_WORK REQUIRED_. The required answer is every line of the data containing the word "screenshot".
BEGIN GIVEN ENTRIES
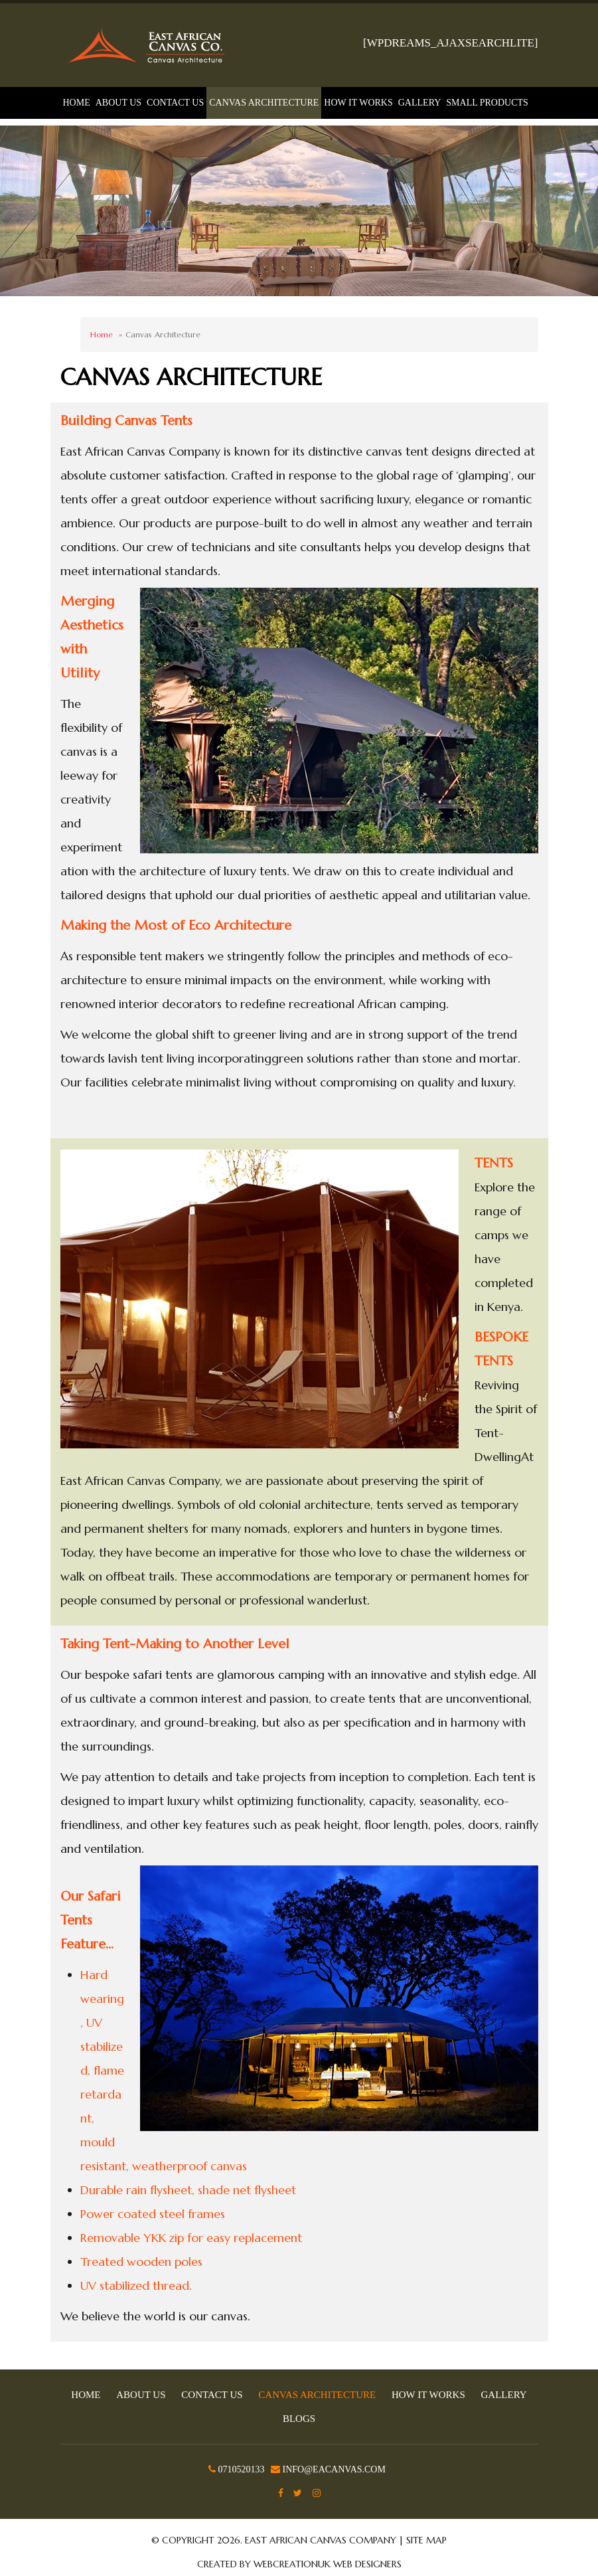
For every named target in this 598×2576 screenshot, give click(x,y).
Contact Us (175, 103)
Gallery (419, 103)
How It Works (358, 103)
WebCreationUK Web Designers (328, 2564)
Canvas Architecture (264, 103)
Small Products (487, 103)
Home (76, 103)
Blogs (299, 2418)
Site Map (426, 2540)
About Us (118, 103)
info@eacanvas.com (328, 2469)
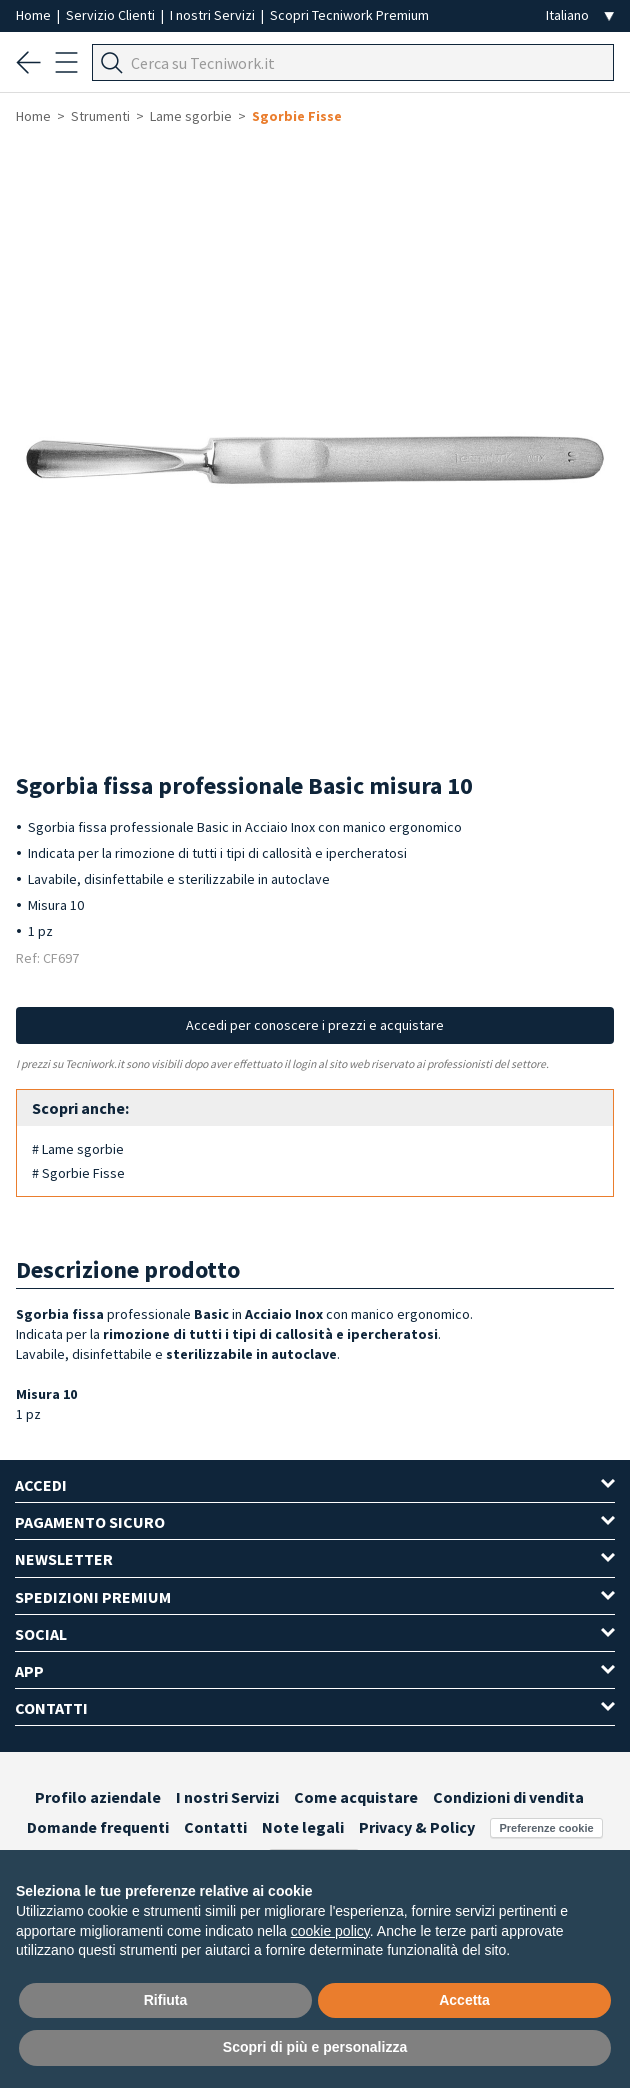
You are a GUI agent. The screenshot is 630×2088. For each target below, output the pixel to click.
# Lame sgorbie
END GIVEN ENTRIES
_TASK RESULT_.
For every named target in this 598×2576 screenshot, give click(x,y).
You are a GUI agent. The screenshot is 630×2088. For each target below, output the pixel to click.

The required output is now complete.